Major influences on the subgenre include the social novels of Jane Austen, the drawing room comedies of Oscar Wilde and P. G. Wodehouse, and the historical romances of Georgette Heyer. Many authors also draw from nineteenth century popular novelists such as Anthony Trollope, the Brontë sisters, and Charles Dickens. Traditional romances of swashbuckling adventure such as The Three Musketeers by Alexandre Dumas, The Scarlet Pimpernel by Baroness Orczy, or the works of Rafael Sabatini may also be influences. The Ruritanian romances typified by The Prisoner of Zenda by Anthony Hope, or George Barr McCutcheon's Graustark itself, are also of some consequence as literary precedents, as are the historical novels of Dorothy Dunnett. Although such works all contain elements that influenced the genre, the first example of the genre-proper is widely considered to be Gormenghast by Mervyn Peake.

Characteristics
A typical fantasy of manners tale will involve a romantic adventure that turns on some point of social punctilio or intrigue. Magic, fantastic races, and legendary creatures are downplayed within the genre, or dismissed entirely, and the technology is typically no more advanced than is expected of the period. Indeed, but for the fact that the settings are usually entirely fictional, some of the books considered "fantasy of manners" could be also considered historical fiction, and some do cross over with historical fantasy. Conflicts tend to be of lower stakes, typically limited to social consequences instead of life-and-death situations, and plots may involve courtship and marriage.

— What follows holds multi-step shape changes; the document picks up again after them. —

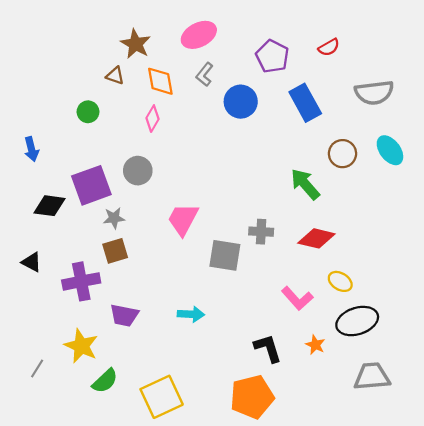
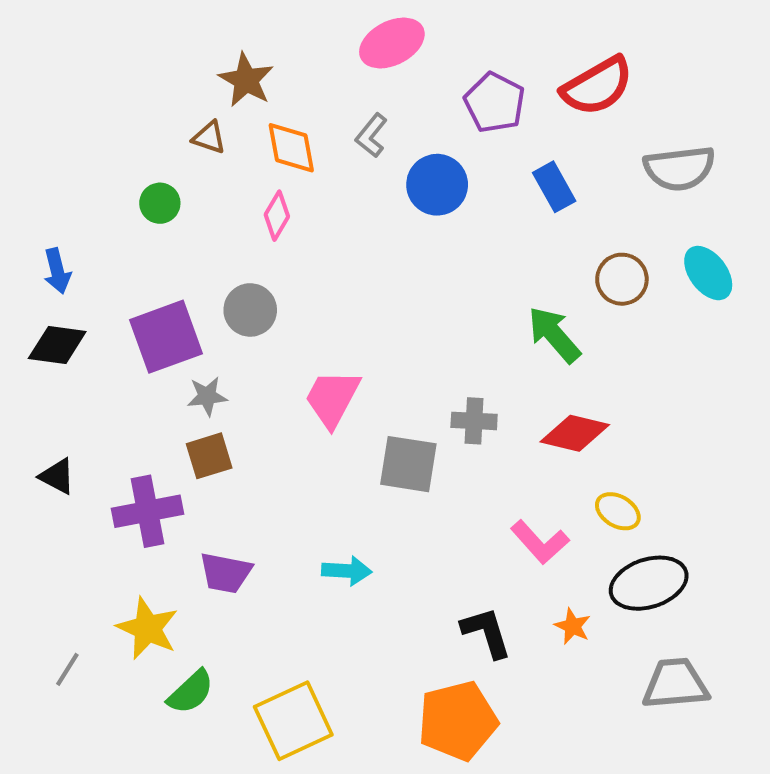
pink ellipse: (199, 35) -> (392, 43), moved
red semicircle: (329, 47) -> (597, 86), size x1.8
blue rectangle: (305, 103) -> (554, 187), size x0.7
black diamond: (50, 206) -> (57, 345), moved

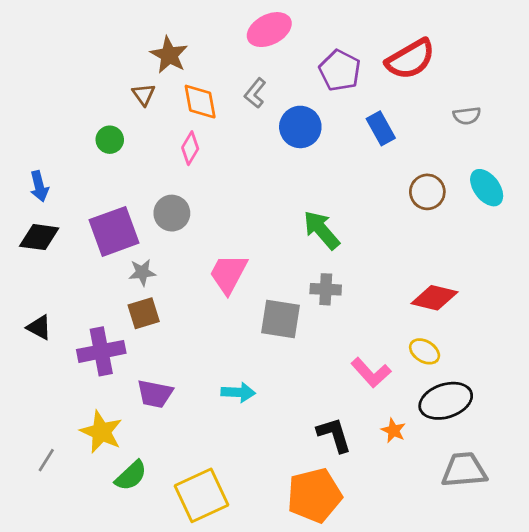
brown triangle: (209, 137) -> (144, 94), turned 35
gray semicircle: (679, 168) -> (467, 116), size x0.6
green arrow: (554, 335) -> (321, 230), moved
red diamond: (575, 433) -> (434, 298), moved

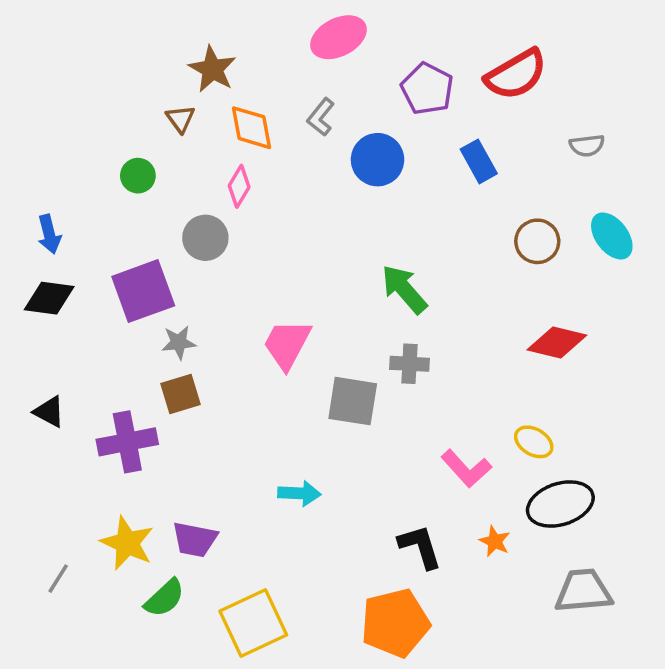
gray circle: (172, 213) -> (205, 238), moved
red diamond: (434, 298) -> (557, 342), moved
purple trapezoid: (155, 394) -> (195, 540), moved

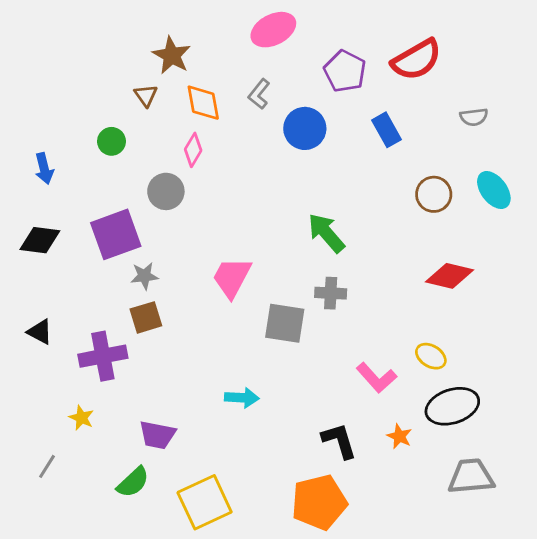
blue arrow: (49, 234) -> (44, 169), moved
yellow star: (127, 543) -> (81, 418), moved, size x0.6

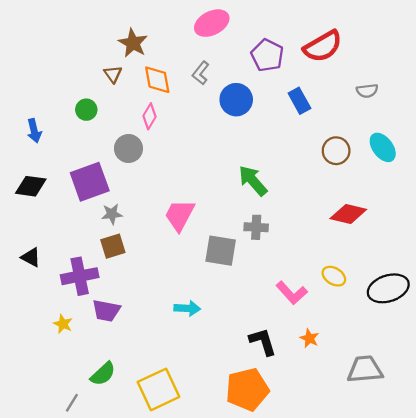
black ellipse: (452, 406) -> (388, 288), moved
purple trapezoid: (157, 435) -> (106, 311), moved
gray line: (47, 466) -> (72, 403), moved

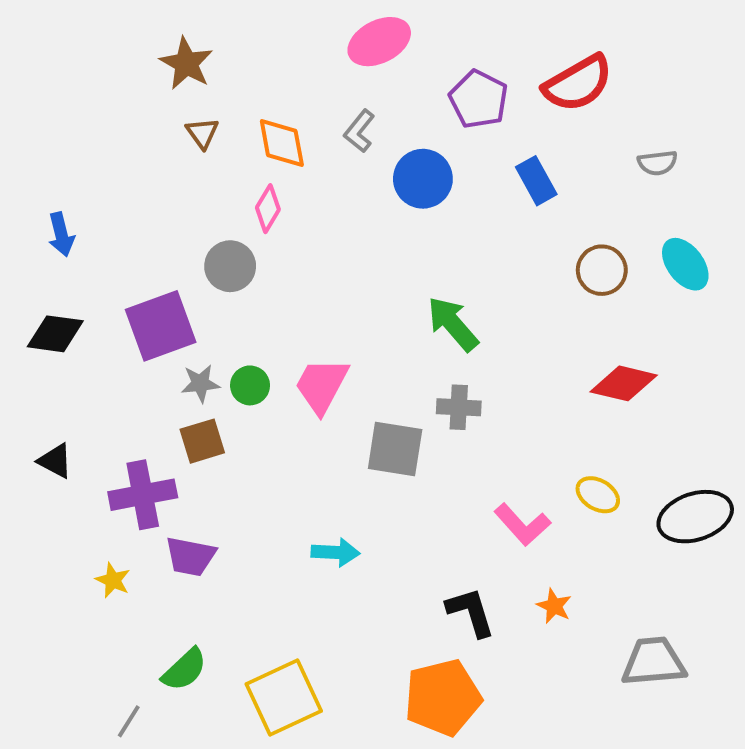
brown star: (133, 43) -> (186, 63), moved
green circle: (86, 110) -> (250, 385), moved

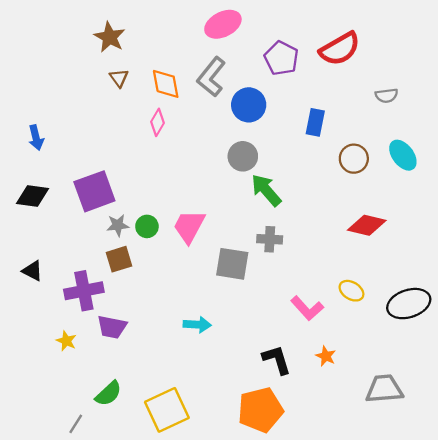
gray L-shape: (359, 131) -> (211, 77), size x1.6
blue rectangle: (536, 181) -> (315, 122), moved, turned 40
gray circle: (230, 266) -> (243, 156), moved

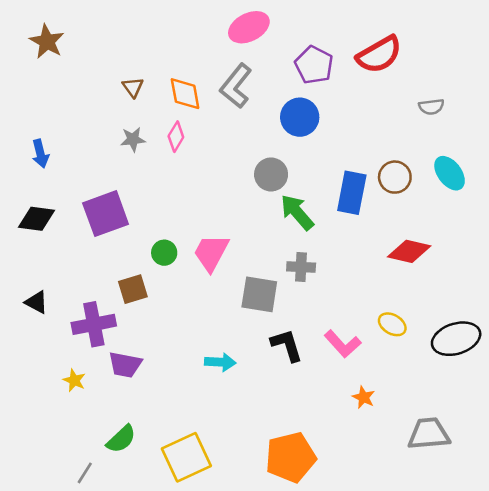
brown star: (110, 37) -> (47, 42), moved
blue circle: (249, 105) -> (300, 117), moved
blue rectangle: (315, 122) -> (352, 193), moved, size x1.4
gray star: (118, 225) -> (133, 139), moved
black L-shape: (277, 360) -> (287, 345), moved

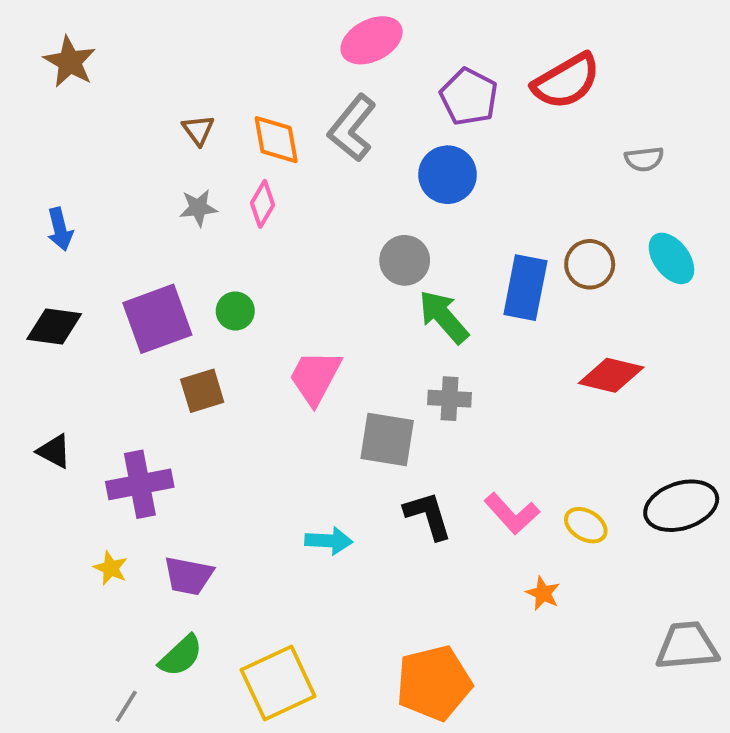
green circle: (164, 253) -> (235, 311), moved
brown square: (133, 289) -> (202, 391), moved
yellow ellipse: (392, 324) -> (586, 525), moved
purple trapezoid: (125, 365) -> (189, 576), moved
gray trapezoid: (429, 434) -> (687, 646), moved

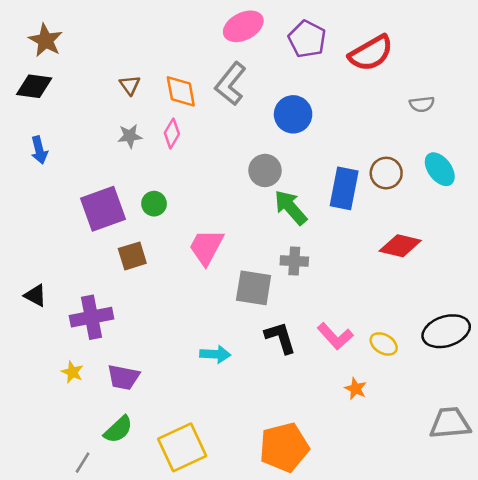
purple pentagon: (469, 97) -> (307, 39), moved
black diamond: (54, 327) -> (34, 86), moved

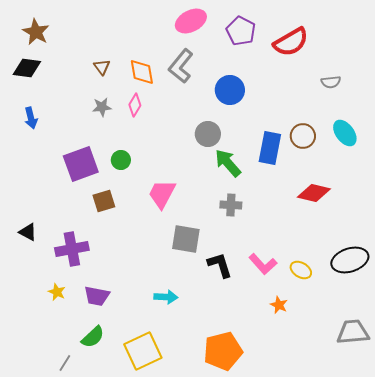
gray square: (254, 288) -> (186, 239), moved
cyan arrow: (215, 354) -> (166, 297), moved

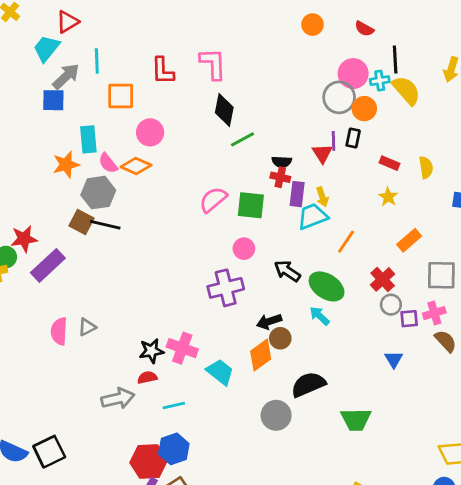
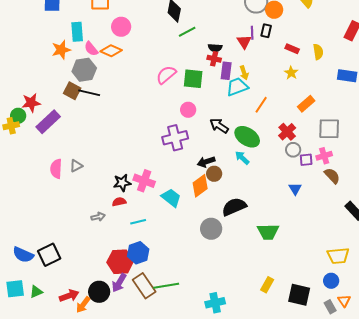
gray arrow: (118, 398) -> (98, 217), size x0.6

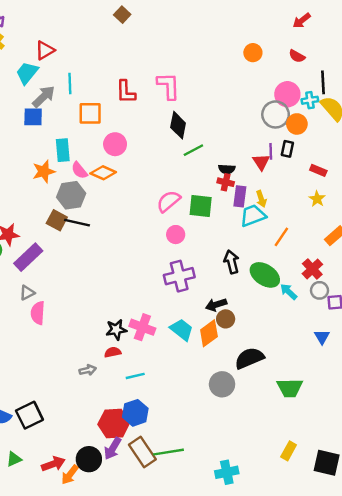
pink circle: (188, 110) -> (176, 235), moved
black arrow: (219, 126) -> (232, 262), turned 42
cyan arrow: (242, 158) -> (289, 292), moved
gray triangle: (76, 166) -> (27, 293), moved
cyan trapezoid: (171, 198) -> (182, 330), moved

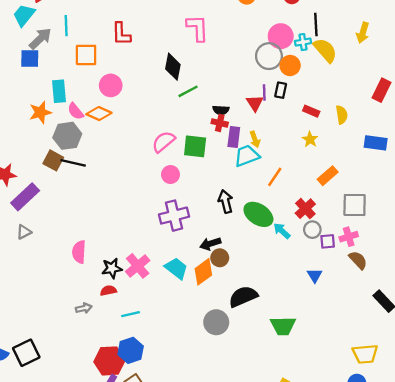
pink L-shape: (169, 86) -> (197, 28), moved
pink semicircle: (38, 313) -> (79, 252), moved
pink cross: (142, 327) -> (138, 266), turned 30

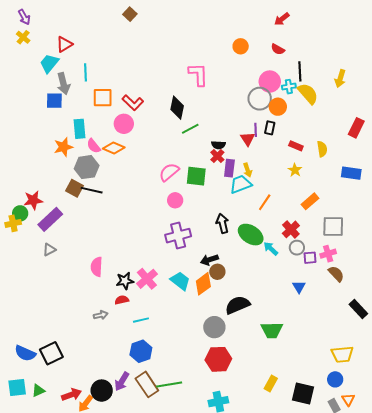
red L-shape: (121, 34) -> (133, 103), moved, turned -45
gray arrow: (40, 39) -> (63, 84), turned 120
red cross: (220, 123) -> (217, 156), turned 32
red hexagon: (110, 361) -> (218, 359), moved

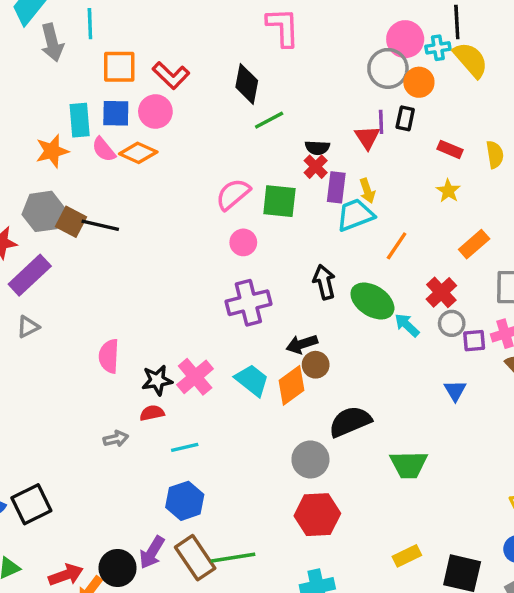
blue square: (54, 101) -> (116, 113), moved
gray hexagon: (87, 167) -> (43, 211), moved
yellow rectangle: (271, 383) -> (407, 556), turned 35

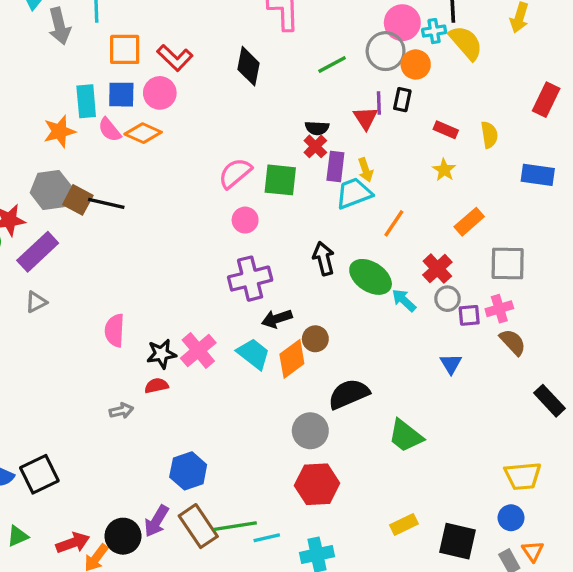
green line: (269, 120) -> (332, 64), moved
black arrow: (302, 344) -> (277, 319), moved
cyan line: (185, 447) -> (267, 538), moved
green trapezoid: (409, 465) -> (406, 436), turned 39

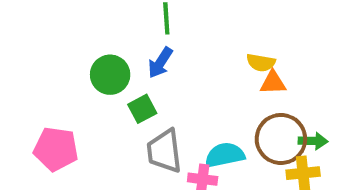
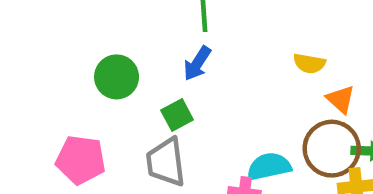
green circle: (110, 75) -> (117, 77), moved
orange triangle: (273, 83) -> (341, 99), moved, turned 44
gray trapezoid: (164, 151) -> (166, 162), moved

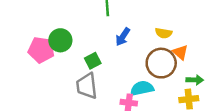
blue arrow: (197, 63) -> (123, 37), moved
brown circle: (332, 149) -> (161, 63), moved
pink pentagon: (81, 160) -> (41, 50), moved

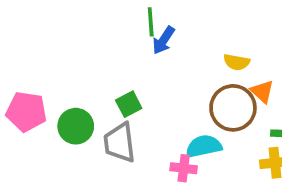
blue arrow: (123, 37) -> (163, 40), moved
green circle: (60, 40) -> (76, 126), moved
pink pentagon: (41, 50) -> (26, 112), moved

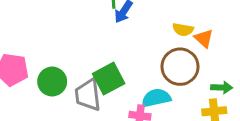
orange triangle: (262, 91) -> (204, 38), moved
green square: (129, 104) -> (109, 79), moved, size x1.5

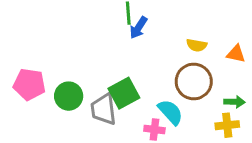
orange triangle: (204, 38) -> (236, 54), moved, turned -30
cyan semicircle: (156, 98) -> (170, 112), turned 60

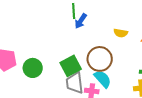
brown circle: (194, 81) -> (100, 59), moved
gray trapezoid: (104, 109) -> (75, 83), moved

Other authors who have written books considered to fall into the subgenre include:
Katherine Addison (The Goblin Emperor)
Kage Baker
Galen Beckett (The Magicians and Mrs Quent series)
Marie Brennan (Memoirs of Lady Trent series)
Steven Brust (Khaavren Romances)
Lois McMaster Bujold (A Civil Campaign)
Emma Bull
Stephanie Burgis (Snowspelled and its sequels)
Gail Carriger (Parasol Protectorate series, beginning with Soulless)
Zen Cho (Sorcerer to the Crown)
Susanna Clarke (Jonathan Strange & Mr Norrell)
Pamela Dean
E. R. Eddison
Teresa Edgerton (Mask and Dagger duology)
Lynn Flewelling
John M. Ford
Barbara Hambly
Heather Rose Jones
Mary Robinette Kowal (Glamourist Histories series)
Ellen Kushner (The Riverside series, beginning with Swordspoint)
Scott Lynch
Patricia A. McKillip (Ombria in Shadow)
Michael Moorcock
Alexei Panshin
Mervyn Peake
C. L. Polk (The Kingston Cycle, beginning with Witchmark)
Natasha Pulley
Tansy Rayner Roberts (Teacup Magic series)
Delia Sherman
Sherwood Smith (Crown Duel)
Caroline Stevermer
Charles Stross (The Merchant Princes series)
Molly Tanzer 
Jack Vance
Paula Volsky
Tilly Wallace (Manners and Monsters series)
Jo Walton (Tooth and Claw)
Walter Jon Williams (Drake Maijstral series)
Patricia Wrede

Screen versions considered fantasy of manners include:

Jonathan Strange & Mr Norrell (2015): Television miniseries adaptation of Susanna Clarke's novel about rival magicians in Regency England.

Pride and Prejudice and Zombies (2016): A straightforward film revision of the classic novel, with Elizabeth Bennet slaying hordes of the undead between unwanted proposals.

A class of fantasies set in contemporary times and blending some characteristics of fantasies of manners with the subgenre urban fantasy has been dubbed, tongue-even-further-in-cheek, elfpunk.